A ten-year hiatus followed, during which time Doug Naylor attempted to find financing for a feature film version of the series. Production almost started several times, only for financing to fall through on each occasion. Eventually Naylor abandoned plans for a film in favour of a return to television, but inexplicably the BBC refused to consider resurrecting the show, despite its enormous viewing figures and high DVD sales. Instead, the small cable channel Dave agreed to finance a three-part special called Back to Earth, which aired in 2009. Despite appalling reviews, the special attracted significant audience figures for the tiny channel, enough for them to commission a new, six-part season. This tenth season aired in late 2012 to good ratings and the strongest critical reception the show had received since the sixth season. An eleventh season is currently being discussed by Doug Naylor and the Dave channel.

In 1992 NBC bought the rights to produce an American version of the show. They produced two pilot episodes, with Robert Llewellyn crossing the Atlantic to play Kryten in the American version as well. NBC was not happy with either pilot and did not commission a series.

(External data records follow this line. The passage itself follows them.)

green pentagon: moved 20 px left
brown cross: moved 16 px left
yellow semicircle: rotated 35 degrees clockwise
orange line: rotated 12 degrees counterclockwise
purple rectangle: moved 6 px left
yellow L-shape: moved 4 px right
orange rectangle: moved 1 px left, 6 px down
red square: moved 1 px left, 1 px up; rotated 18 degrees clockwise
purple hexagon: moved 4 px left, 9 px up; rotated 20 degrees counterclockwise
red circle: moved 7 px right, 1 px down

The pilots are notable for featuring actresses who went on (almost immediately) to much more famous roles: Jane Leeves, who played Holly in the first pilot, went on to star as Daphne in Frasier, whilst Terry Farrell, who played a female version of the Cat in the second, was almost immediately cast as Jadzia Dax in Star Trek: Deep Space Nine after the pilot was not picked up. However, the show did win an International Emmy Award for Best Comedy in 1994, for the Season 6 episode Gunmen of the Apocalypse.

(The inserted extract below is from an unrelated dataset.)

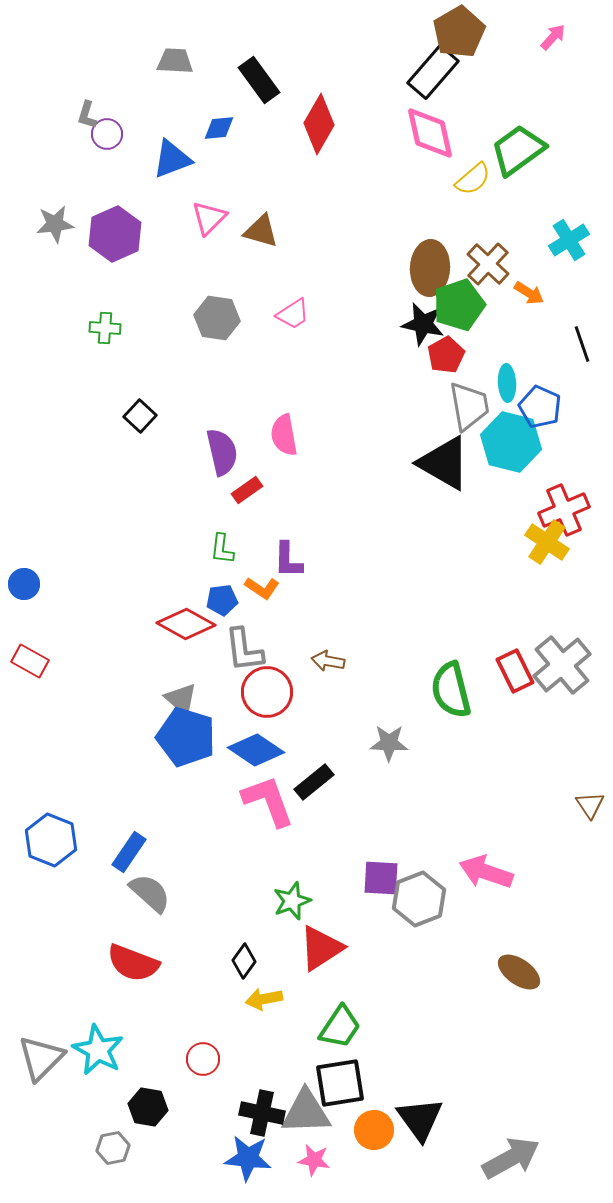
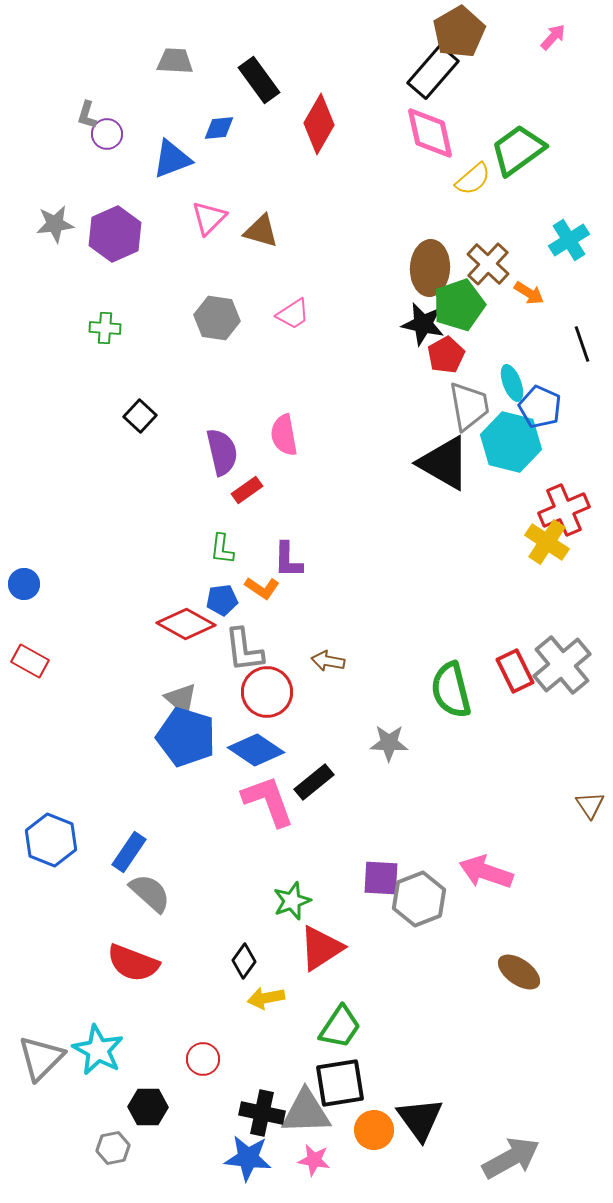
cyan ellipse at (507, 383): moved 5 px right; rotated 18 degrees counterclockwise
yellow arrow at (264, 999): moved 2 px right, 1 px up
black hexagon at (148, 1107): rotated 9 degrees counterclockwise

The series has also spawned a series of best-selling novels.

4 comments:

UKCowboy74 said...

Happy 25th to the Best Sci-Fi Tv show Ever

Sci-Fi Gene said...

I think my views are shared by many: the new series commissioned by Dave surprised me by not being awful. Much of the charm of the first two or three series came from the low-budget set-up which meant the scriptwriting and comic acting had to be that much better - later series had higher budgets, better effects but were shorter on laugha. Arguably by going from the massive BBC to a smaller network these optimal conditions were recreated. Sad not to see Hattie Hayridge though...

Yohan said...

The back to earth specials were a disaster and I, like most people I presume, had no expectations and was pleasantly suprised with season 10. A return to form.

Anonymous said...

Agreed - I'm a huge fan of Series 1-7 (yes, I liked 7 more than 8), thought Back To Earth sucked, but loved Series X as a "return to roots". I actually have a piece of the original Red Dwarf ship model framed on my wall (I like many SF shows but RD has a special hold on me) and am hoping Series XI gets approved (and that all the great jokes weren't accumulated over the last 10 years and used up in Series 10).